Pour le sociologue Nacer Djabi, c’est du “populisme” dans sa version algérienne, “hostile aux libertés”. L’avocat Saïd Zahi parle d’un “abandon” de responsabilité de la part des juristes qui se taisent. Abdelaziz Rehabi, ancien ministre, pointe, quant à lui, un “décalage” avec les standards internationaux et la tradition algérienne post-indépendance. Trois visions, un même malaise : cette loi interroge autant sur sa légitimité que sur son opportunité.

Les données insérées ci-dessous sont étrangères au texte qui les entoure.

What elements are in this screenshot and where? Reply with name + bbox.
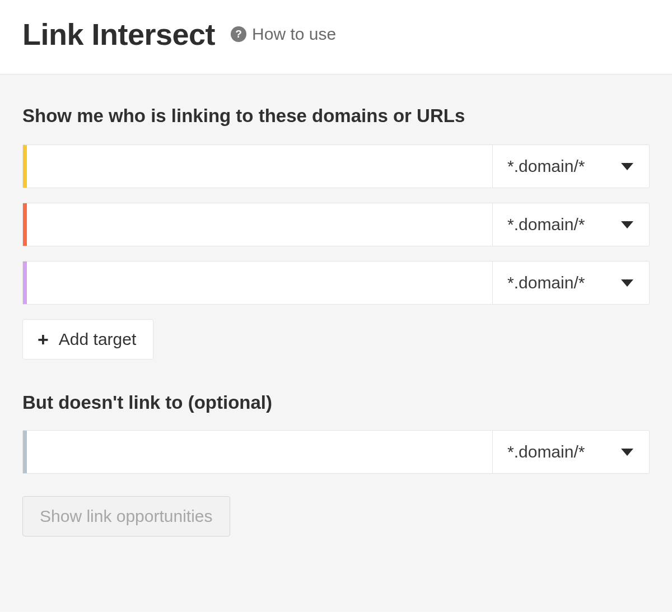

Un texte né de l’actualité plus que de l’urgence nationale
Rehabi le dit dans une tribune publiée sur son compte Facebook : cette proposition obéit davantage à la conjoncture qu’à une nécessité structurelle. Elle arrive dans le sillage des affaires Boualem Sansal, l’écrivain arrêté en Algérie, et Ferhat Mehenni, figure du mouvement autonomiste kabyle. Deux dossiers médiatiques, deux noms régulièrement évoqués dans le débat public, élevés selon l’ancien ministre “au rang d’urgence nationale”. Pour lui, c’est précisément ce que ces individus cherchent : une publicité internationale servie sur un plateau par la mobilisation institutionnelle algérienne.
L’argumentaire officiel se veut pourtant rassurant. Le texte ne concernerait que des “cas rares et avérés”. Mais cette formule, volontairement vague, laisse une marge d’interprétation considérable. Qu’est-ce qu’une “atteinte délibérée aux intérêts supérieurs de la patrie” ? Qui définit ce qui relève de la “collaboration avec des parties hostiles” ? Dans un contexte où la liberté d’expression est déjà sous pression, où l’article 87 bis du code pénal criminalise certaines opinions, l’inquiétude n’est pas théorique.
Saïd Zahi, dans un post percutant, interroge le silence de la communauté juridique algérienne. “À quoi servent des centaines de milliers de professeurs de droit, des armées d’avocats, de juges, s’ils restent tous silencieux face à un projet qui déchoit les Algériens de leur nationalité ?”. Pour lui, ce mutisme équivaut à une complicité. Le droit, rappelle-t-il, doit protéger les citoyens, pas les effrayer. Or cette loi transforme la citoyenneté, censée être un lien fondamental et inaliénable, en instrument de contrôle politique.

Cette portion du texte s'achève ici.